** EXCERPTED RECORDS **
━━━
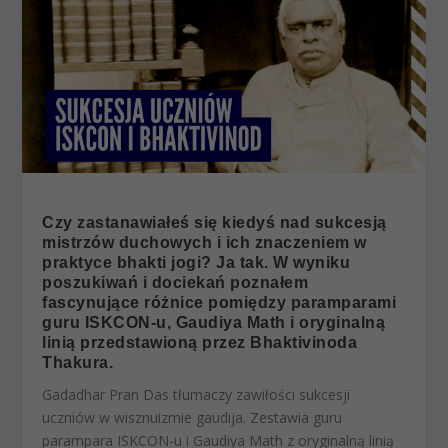
Czy zastanawiałeś się kiedyś nad sukcesją
mistrzów duchowych i ich znaczeniem w
praktyce bhakti jogi? Ja tak. W wyniku
poszukiwań i dociekań poznałem
fascynujące różnice pomiędzy paramparami
guru ISKCON-u, Gaudiya Math i oryginalną
linią przedstawioną przez Bhaktivinoda
Thakura.
Gadadhar Pran Das tłumaczy zawiłości sukcesji
uczniów w wisznuizmie gaudija. Zestawia guru
parampara ISKCON-u i Gaudiya Math z oryginalną linią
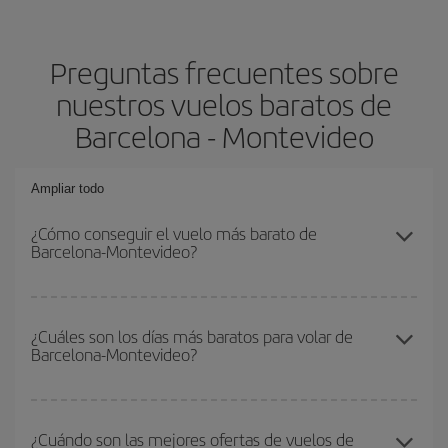
Preguntas frecuentes sobre
nuestros vuelos baratos de
Barcelona - Montevideo
Ampliar todo
¿Cómo conseguir el vuelo más barato de
Barcelona-Montevideo?
Podrás ahorrar en tu billete de avión de Barcelona-Montevideo-
dest y conseguir el vuelo más barato si evitas temporadas altas,
¿Cuáles son los días más baratos para volar de
Barcelona-Montevideo?
compras con antelación y puedes ser flexible con las fechas y
horarios de ida y vuelta.
Para saber qué días te saldrá más económico volar, solo tienes
que empezar una consulta en nuestro
buscador de vuelos
¿Cuándo son las mejores ofertas de vuelos de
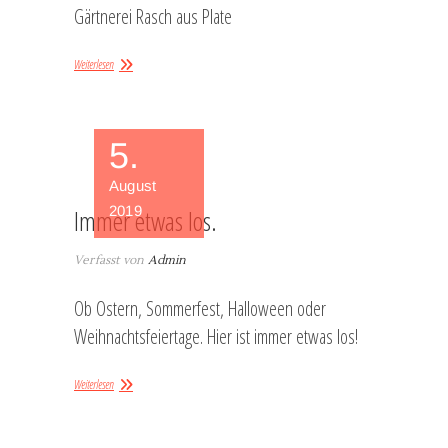
Gärtnerei Rasch aus Plate
Weiterlesen
5.
August
2019
Immer etwas los.
Verfasst von
Admin
Ob Ostern, Sommerfest, Halloween oder
Weihnachtsfeiertage. Hier ist immer etwas los!
Weiterlesen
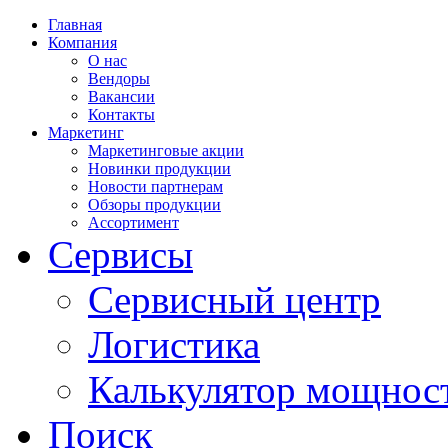
Главная
Компания
О нас
Вендоры
Вакансии
Контакты
Маркетинг
Маркетинговые акции
Новинки продукции
Новости партнерам
Обзоры продукции
Ассортимент
Сервисы
Сервисный центр
Логистика
Калькулятор мощнос
Поиск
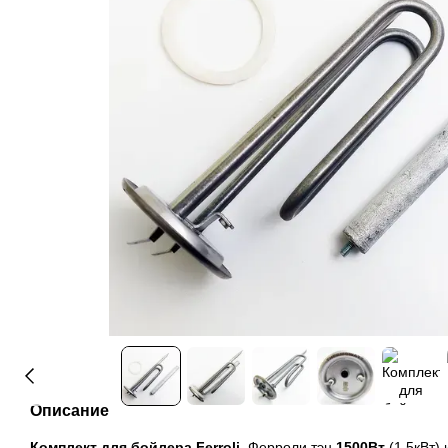
Описание
Комплект для бойлера Ferroli
, Ферроли тэн
1500Вт
(1,5кВт)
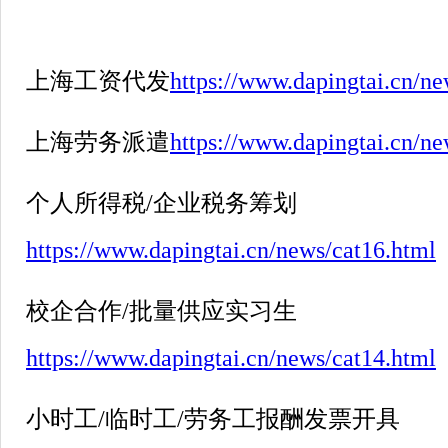
上海工资代发
https://www.dapingtai.cn/ne
上海劳务派遣
https://www.dapingtai.cn/ne
个人所得税
/
企业税务筹划
https://www.dapingtai.cn/news/cat16.html
校企合作
/
批量供应实习生
https://www.dapingtai.cn/news/cat14.html
小时工
/
临时工
/
劳务工报酬发票开具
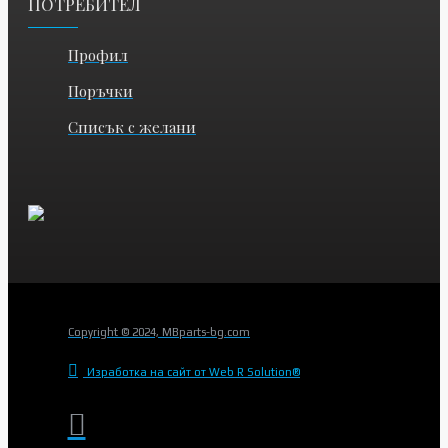
ПОТРЕБИТЕЛ
Профил
Поръчки
Списък с желани
Copyright © 2024, MBparts-bg.com
Изработка на сайт от Web R Solution®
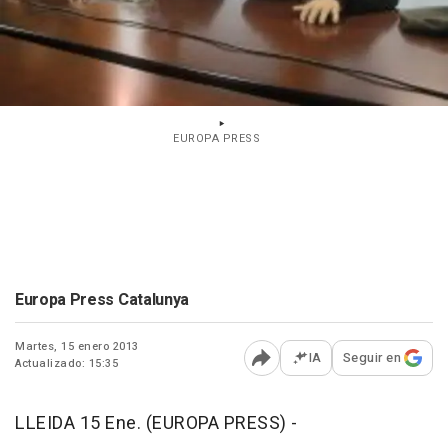
EUROPA PRESS
Europa Press Catalunya
Martes, 15 enero 2013
IA
Seguir en
Actualizado: 15:35
Abrir opciones para comp
LLEIDA 15 Ene. (EUROPA PRESS) -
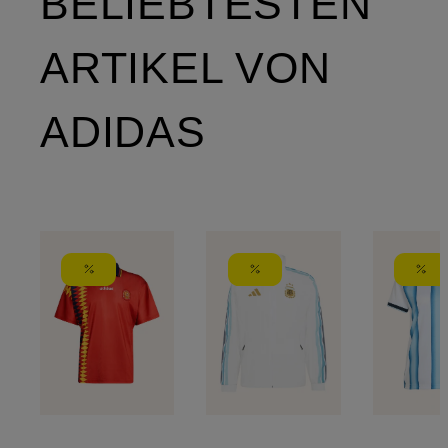
BELIEBTESTEN
ARTIKEL VON
ADIDAS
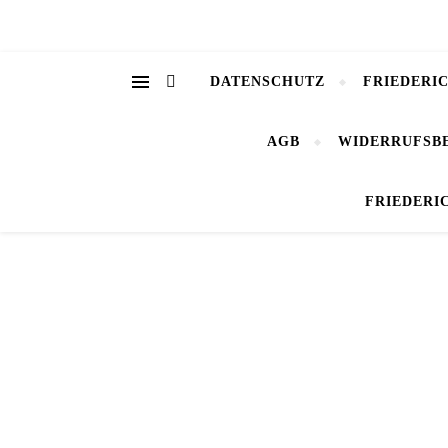
DATENSCHUTZ
FRIEDERI
AGB
WIDERRUFSB
FRIEDERI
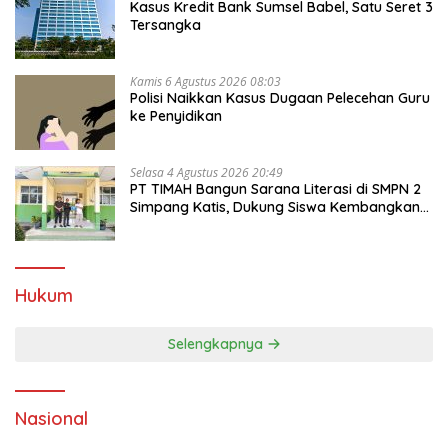
Kasus Kredit Bank Sumsel Babel, Satu Seret 3
Tersangka
Kamis 6 Agustus 2026 08:03
Polisi Naikkan Kasus Dugaan Pelecehan Guru
ke Penyidikan
Selasa 4 Agustus 2026 20:49
PT TIMAH Bangun Sarana Literasi di SMPN 2
Simpang Katis, Dukung Siswa Kembangkan
Potensi
Hukum
Selengkapnya
Nasional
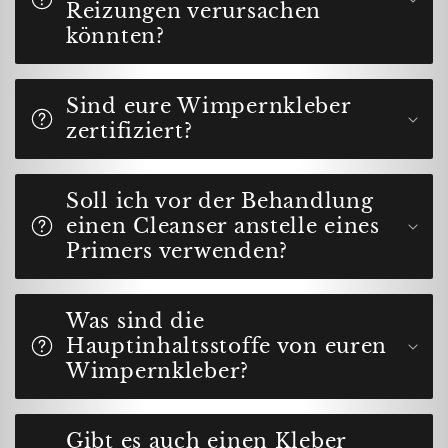
Reizungen verursachen
könnten?
Sind eure Wimpernkleber
zertifiziert?
Soll ich vor der Behandlung
einen Cleanser anstelle eines
Primers verwenden?
Was sind die
Hauptinhaltsstoffe von euren
Wimpernkleber?
Gibt es auch einen Kleber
━━━
Look through the material and copy each line that has "Kasus".

Kasus Kredit Bank Sumsel Babel, Satu Seret 3
Polisi Naikkan Kasus Dugaan Pelecehan Guru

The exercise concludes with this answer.